• [Dataset entries]:
####
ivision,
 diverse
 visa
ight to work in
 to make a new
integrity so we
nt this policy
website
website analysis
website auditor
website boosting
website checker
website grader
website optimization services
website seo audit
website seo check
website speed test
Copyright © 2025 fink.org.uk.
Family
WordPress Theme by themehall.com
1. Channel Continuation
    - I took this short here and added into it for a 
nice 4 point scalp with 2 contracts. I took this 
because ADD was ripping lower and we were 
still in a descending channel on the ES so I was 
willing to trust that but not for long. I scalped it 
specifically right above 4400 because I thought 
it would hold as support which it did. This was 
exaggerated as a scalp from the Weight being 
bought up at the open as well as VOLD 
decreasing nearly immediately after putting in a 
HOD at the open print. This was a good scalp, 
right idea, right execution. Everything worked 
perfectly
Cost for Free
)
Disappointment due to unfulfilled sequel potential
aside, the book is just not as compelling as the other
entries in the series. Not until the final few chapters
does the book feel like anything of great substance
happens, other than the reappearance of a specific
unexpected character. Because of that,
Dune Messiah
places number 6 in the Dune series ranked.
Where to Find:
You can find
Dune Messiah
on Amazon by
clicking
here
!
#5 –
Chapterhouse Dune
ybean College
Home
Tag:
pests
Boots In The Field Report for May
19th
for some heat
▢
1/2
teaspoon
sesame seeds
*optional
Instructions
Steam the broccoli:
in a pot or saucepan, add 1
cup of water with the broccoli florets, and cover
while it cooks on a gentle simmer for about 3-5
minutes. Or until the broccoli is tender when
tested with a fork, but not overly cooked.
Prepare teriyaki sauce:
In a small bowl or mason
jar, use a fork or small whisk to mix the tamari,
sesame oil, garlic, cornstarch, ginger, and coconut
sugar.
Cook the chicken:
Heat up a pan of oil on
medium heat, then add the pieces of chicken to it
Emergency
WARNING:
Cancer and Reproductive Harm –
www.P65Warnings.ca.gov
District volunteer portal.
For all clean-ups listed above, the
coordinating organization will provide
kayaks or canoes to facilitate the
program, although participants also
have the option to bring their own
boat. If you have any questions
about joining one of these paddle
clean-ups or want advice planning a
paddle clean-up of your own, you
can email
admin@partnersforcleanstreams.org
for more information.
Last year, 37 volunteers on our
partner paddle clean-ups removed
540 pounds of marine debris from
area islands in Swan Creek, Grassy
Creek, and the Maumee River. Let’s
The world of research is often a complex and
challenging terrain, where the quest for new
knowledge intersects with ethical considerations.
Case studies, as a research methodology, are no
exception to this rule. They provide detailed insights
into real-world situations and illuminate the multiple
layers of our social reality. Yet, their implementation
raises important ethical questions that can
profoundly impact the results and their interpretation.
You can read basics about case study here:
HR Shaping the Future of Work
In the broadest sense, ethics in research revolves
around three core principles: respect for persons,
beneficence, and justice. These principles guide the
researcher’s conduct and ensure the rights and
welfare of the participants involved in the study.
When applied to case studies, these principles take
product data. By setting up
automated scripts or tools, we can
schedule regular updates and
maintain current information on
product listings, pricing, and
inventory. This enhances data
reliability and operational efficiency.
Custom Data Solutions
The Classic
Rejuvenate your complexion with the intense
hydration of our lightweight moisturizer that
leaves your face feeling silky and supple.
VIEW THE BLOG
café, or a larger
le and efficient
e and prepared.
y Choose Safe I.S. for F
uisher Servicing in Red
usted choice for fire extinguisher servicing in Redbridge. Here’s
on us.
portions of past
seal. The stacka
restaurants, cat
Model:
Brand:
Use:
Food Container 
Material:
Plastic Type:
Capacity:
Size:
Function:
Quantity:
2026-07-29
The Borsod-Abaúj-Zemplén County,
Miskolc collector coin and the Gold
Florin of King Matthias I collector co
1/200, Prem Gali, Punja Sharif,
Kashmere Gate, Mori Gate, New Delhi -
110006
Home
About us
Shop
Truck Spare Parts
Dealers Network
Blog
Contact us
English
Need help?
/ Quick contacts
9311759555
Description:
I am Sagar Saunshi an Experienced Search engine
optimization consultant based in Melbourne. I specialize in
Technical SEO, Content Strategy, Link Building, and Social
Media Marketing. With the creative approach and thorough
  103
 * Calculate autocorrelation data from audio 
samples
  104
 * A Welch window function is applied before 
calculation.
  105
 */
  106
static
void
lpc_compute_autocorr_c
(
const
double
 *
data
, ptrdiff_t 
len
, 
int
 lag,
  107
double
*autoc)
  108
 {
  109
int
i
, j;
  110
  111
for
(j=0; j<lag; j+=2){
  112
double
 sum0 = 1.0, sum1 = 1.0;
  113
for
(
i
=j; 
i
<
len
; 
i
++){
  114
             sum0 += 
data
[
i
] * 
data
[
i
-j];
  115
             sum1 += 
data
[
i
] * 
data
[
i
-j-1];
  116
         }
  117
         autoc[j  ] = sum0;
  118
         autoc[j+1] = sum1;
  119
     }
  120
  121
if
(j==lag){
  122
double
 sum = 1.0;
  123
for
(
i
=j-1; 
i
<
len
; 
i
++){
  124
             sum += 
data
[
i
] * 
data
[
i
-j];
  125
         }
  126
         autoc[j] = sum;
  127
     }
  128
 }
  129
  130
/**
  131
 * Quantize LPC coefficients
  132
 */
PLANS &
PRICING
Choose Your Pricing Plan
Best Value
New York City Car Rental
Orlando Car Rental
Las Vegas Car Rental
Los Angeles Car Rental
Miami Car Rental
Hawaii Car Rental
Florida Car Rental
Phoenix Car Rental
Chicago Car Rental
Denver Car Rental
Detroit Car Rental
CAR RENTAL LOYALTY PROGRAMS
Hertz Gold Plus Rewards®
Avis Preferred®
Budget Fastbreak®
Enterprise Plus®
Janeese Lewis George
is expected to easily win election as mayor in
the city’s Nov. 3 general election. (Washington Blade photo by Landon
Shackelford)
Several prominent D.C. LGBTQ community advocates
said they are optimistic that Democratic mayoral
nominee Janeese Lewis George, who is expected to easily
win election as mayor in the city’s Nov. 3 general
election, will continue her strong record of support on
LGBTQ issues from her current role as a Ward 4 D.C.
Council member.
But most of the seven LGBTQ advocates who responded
####
• [Task instructions]: Every line that holds the string "questions" must be copied from the records above.

• [Result for this task]:
boat. If you have any questions
raises important ethical questions that can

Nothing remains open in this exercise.